Osborne's first "benchmark" was to "ensure macroeconomic stability". Osborne said:

"We will safeguard Britain's credit rating with a credible plan to eliminate a large part of the structural deficit over a Parliament."

As I pointed out in my earlier post, the credit rating agencies are self appointed, there is no accreditation other than they have customers who pay for their services. Osborne seems to think that it is important to structure our economy according to what these self-appointed people think, and not according to what is best for the country. 

But let's have a look at what Krugman has to say about them. Commenting on their behaviour during the sub-prime crisis he says:

"of AAA-rated subprime-mortgage-backed securities issued in 2006, 93 percent — 93 percent! — have now been downgraded to junk status."

So clearly the ratings agencies got the sub-prime market totally wrong. This is important because it was the sub-prime market that caused the financial crisis, so the one area where the rating agencies could have saved their clients billions of dollars (and taxpayers too) they were totally wrong Was this incompetence? Well, no, as Krugman explains, it was corruption, yet Osborne is betting our economy on them.

Krugman is extremely damning of these agencies:

"The rating agencies began as market researchers, selling assessments of corporate debt to people considering whether to buy that debt. Eventually, however, they morphed into something quite different: companies that were hired by the people selling debt to give that debt a seal of approval. "

Can you trust people who are supposed to give you advice but are actually recommending something that they are paid to push? Krugman further highlights the corruption of the rating companies:

"The Senate subcommittee has focused its investigations on the two biggest credit rating agencies, Moody’s and Standard & Poor’s; what it has found confirms our worst suspicions. In one e-mail message, an S.& P. employee explains that a meeting is necessary to “discuss adjusting criteria” for assessing housing-backed securities “because of the ongoing threat of losing deals.” Another message complains of having to use resources “to massage the sub-prime and alt-A numbers to preserve market share.” Clearly, the rating agencies skewed their assessments to please their clients."
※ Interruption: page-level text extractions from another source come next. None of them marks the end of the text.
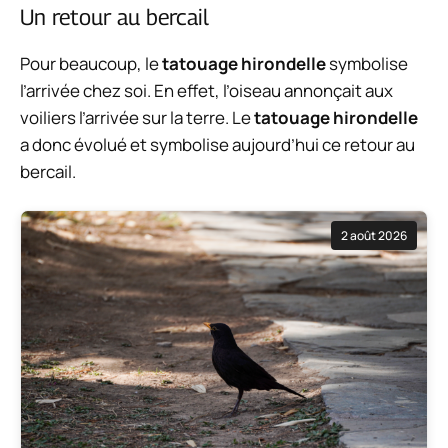
Un retour au bercail
Pour beaucoup, le
tatouage hirondelle
symbolise
l’arrivée chez soi. En effet, l’oiseau annonçait aux
voiliers l’arrivée sur la terre. Le
tatouage hirondelle
a donc évolué et symbolise aujourd’hui ce retour au
bercail.
2 août 2026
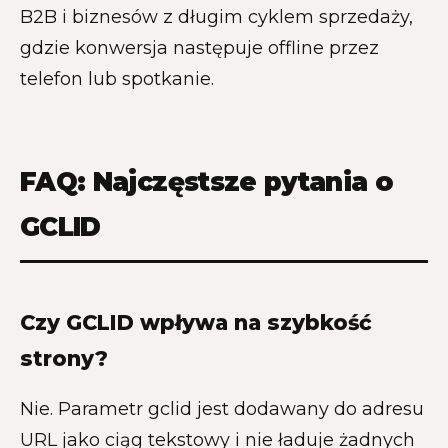
B2B i biznesów z długim cyklem sprzedaży,
gdzie konwersja następuje offline przez
telefon lub spotkanie.
FAQ: Najczęstsze pytania o
GCLID
Czy GCLID wpływa na szybkość
strony?
Nie. Parametr gclid jest dodawany do adresu
URL jako ciąg tekstowy i nie ładuje żadnych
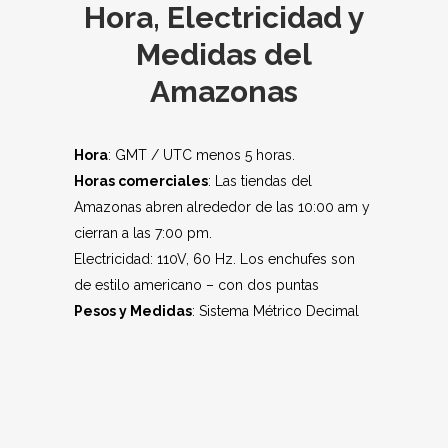
Hora, Electricidad y
Medidas del
Amazonas
Hora
: GMT / UTC menos 5 horas.
Horas comerciales
: Las tiendas del
Amazonas abren alrededor de las 10:00 am y
cierran a las 7:00 pm.
Electricidad: 110V, 60 Hz. Los enchufes son
de estilo americano – con dos puntas
Pesos y Medidas
: Sistema Métrico Decimal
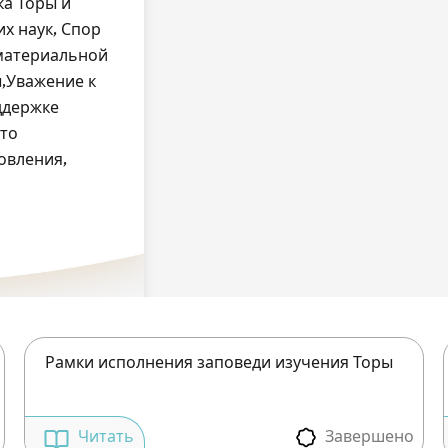
ка Торы и
их наук, Спор
 материальной
,Уважение к
ддержке
Кто
овления,
Рамки исполнения заповеди изучения Торы
Завершено
Читать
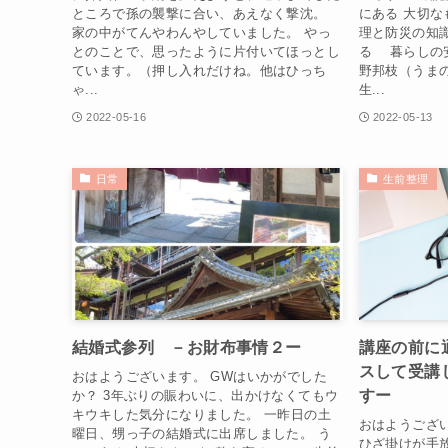
ところで孫の襲撃に合い、あえなく撃沈。
にある 大切
家の中がてんやわんやしていました。 やっ
理と防災の知
とのことで、思ったように片付いてほっとし
る 暮らしの
ています。（押し入れだけね。他はひっち
野邦枝（うま
ゃ...
生...
2022-05-16
2022-05-13
日常
生前整理
結婚式参列 －お財布事情２ー
講座の前に
スして受講
おはようございます。 GWはいかがでした
すー
か？ 3年ぶりの賑わいに、出かけなくてもウ
キウキした気分になりました。 一昨日の土
おはようござ
曜日、甥っ子の結婚式に出席しました。 う
ひざ掛けが手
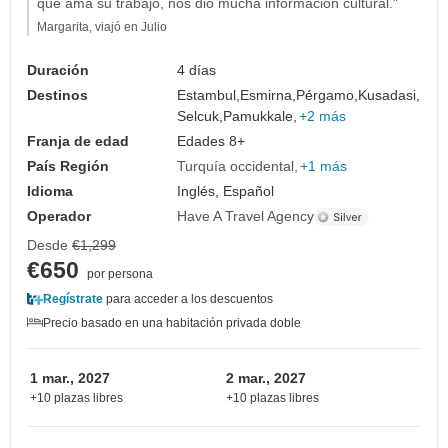
que ama su trabajo, nos dio mucha información cultural."
Margarita, viajó en Julio
Duración
4 días
Destinos
Estambul,
Esmirna,
Pérgamo,
Kusadasi,
Selcuk,
Pamukkale,
+2 más
Franja de edad
Edades 8+
País Región
Turquía occidental
+1 más
Idioma
Inglés, Español
Operador
Have A Travel Agency
Desde
€1,299
€650
por persona
Regístrate
para acceder a los descuentos
Precio basado en una habitación privada doble
1 mar., 2027
2 mar., 2027
+10 plazas libres
+10 plazas libres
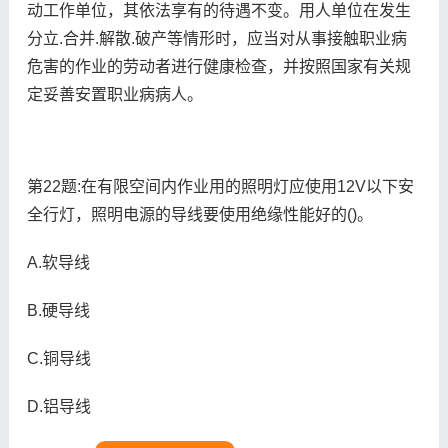
动工作单位，其依法享有的待遇不变。用人单位在发生
分立.合并.解散.破产等情形时，应当对从事接触职业病
危害的作业的劳动者进行健康检查，并按照国家有关规
定妥善安置职业病病人。
第22题:在有限空间内作业用的照明灯应使用12V以下安
全行灯，照明电源的导线要使用绝缘性能好的()。
A.软导线
B.硬导线
C.铜导线
D.铝导线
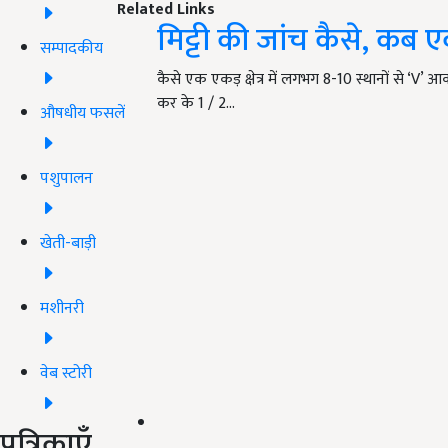
Related Links
मिट्टी की जांच कैसे, कब एवं
सम्पादकीय
कैसे एक एकड़ क्षेत्र में लगभग 8-10 स्थानों से ‘V’ आ
कर के 1 / 2…
औषधीय फसलें
पशुपालन
खेती-बाड़ी
मशीनरी
वेब स्टोरी
पत्रिकाएँ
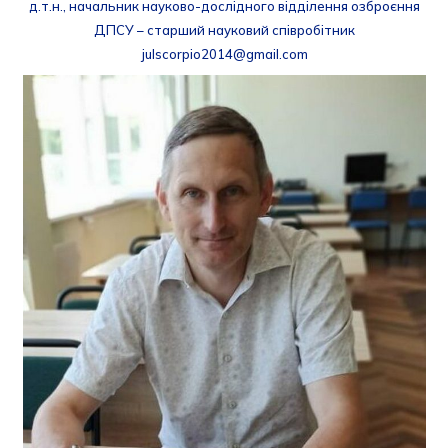
д.т.н., начальник науково-дослідного відділення озброєння
ДПСУ – старший науковий співробітник
julscorpio2014@gmail.com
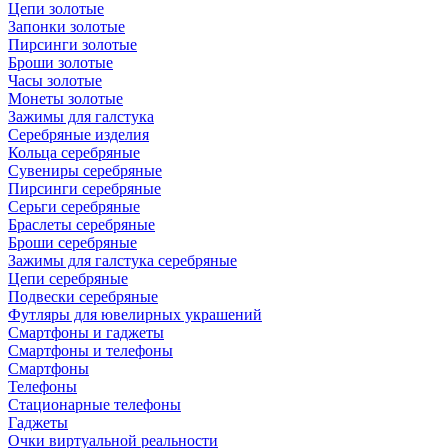
Цепи золотые
Запонки золотые
Пирсинги золотые
Броши золотые
Часы золотые
Монеты золотые
Зажимы для галстука
Серебряные изделия
Кольца серебряные
Сувениры серебряные
Пирсинги серебряные
Серьги серебряные
Браслеты серебряные
Броши серебряные
Зажимы для галстука серебряные
Цепи серебряные
Подвески серебряные
Футляры для ювелирных украшений
Смартфоны и гаджеты
Смартфоны и телефоны
Смартфоны
Телефоны
Стационарные телефоны
Гаджеты
Очки виртуальной реальности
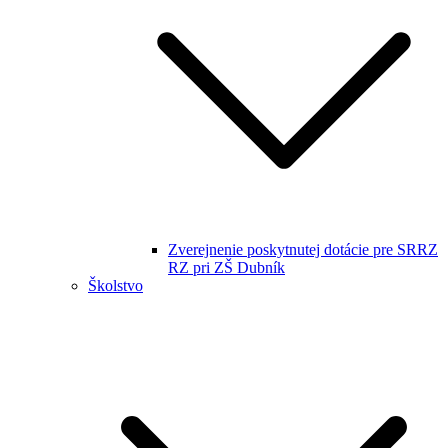
Zverejnenie poskytnutej dotácie pre SRRZ
RZ pri ZŠ Dubník
Školstvo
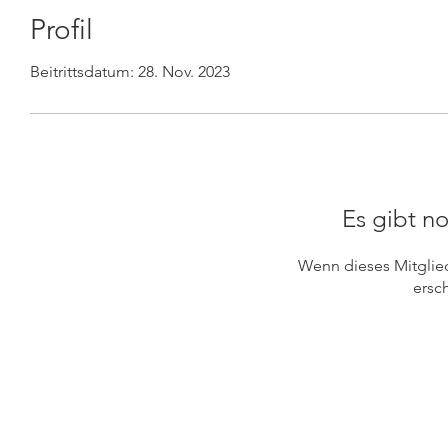
Profil
Beitrittsdatum: 28. Nov. 2023
Es gibt no
Wenn dieses Mitglied 
ersch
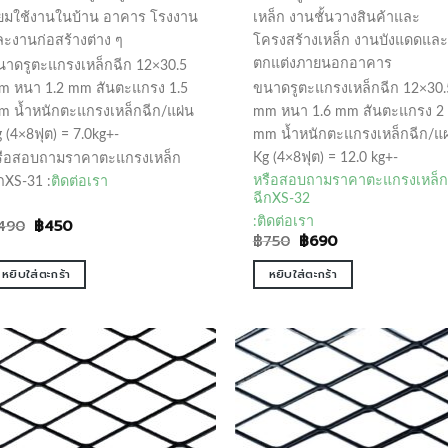
ิยมใช้งานในบ้าน อาคาร โรงงาน
เหล็ก งานชั้นวางสินค้าและ
ะงานก่อสร้างต่าง ๆ
โครงสร้างเหล็ก งานบังแดดและ
ตกแต่
งภายนอกอาคาร
นาดรูตะแกรงเหล็กฉีก 12×30.5
m หนา 1.2 mm สันตะแกรง 1.5
ขนาดรูตะแกรงเหล็กฉีก 12×30.
m น้ำหนักตะแกรงเหล็กฉีก/แผ่น
mm หนา 1.6 mm สันตะแกรง 2
 (4×8ฟุต) = 7.0kg+-
mm น้ำหนักตะแกรงเหล็กฉีก/แผ
Kg (4×8ฟุต) = 12.0 kg+-
รือสอบถามราคาตะแกรงเหล็ก
หรือสอบถามราคาตะแกรงเหล็ก
กXS-31 :
ติดต่อเรา
ฉีกXS-32
:
ติดต่อเรา
Original
Current
490
฿
450
price
price
Original
Current
฿
750
฿
690
was:
is:
price
price
฿490.
฿450.
was:
is:
หยิบใส่ตะกร้า
หยิบใส่ตะกร้า
฿750.
฿690.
Frankly this is saying that in future when you see a pronouncement by S&P or Moody's you cannot regard it as being an unbiased, expert decision based on the actual value of the product, but instead as being what they have been paid to say about the product. They are simply salesmen of someone else's products, without actually mentioning who is paying them. So the pronouncements of such agencies on UK debt will have more to do with the benefits of skewing the market to the advantage of their real client (someone intending to make a profit from UK gilts) than on the actual value of those gilts. Should we trust our economy to such people?

According to Krugman the current senate bill will have little effect on this corruption. Krugman gives another option (from Matthew Richardson) where there will be a level of accreditation in that the Securities and Exchange Commission determines which rating agencies are allowed to rate bonds. However, Krugman  comments that although this is something, it will not completely solve the issue. 

However, what is clear is that the rating agencies have too much power already and it is simply reckless to base government economic decisions on rating agencies. But that is what Osborne says he will do.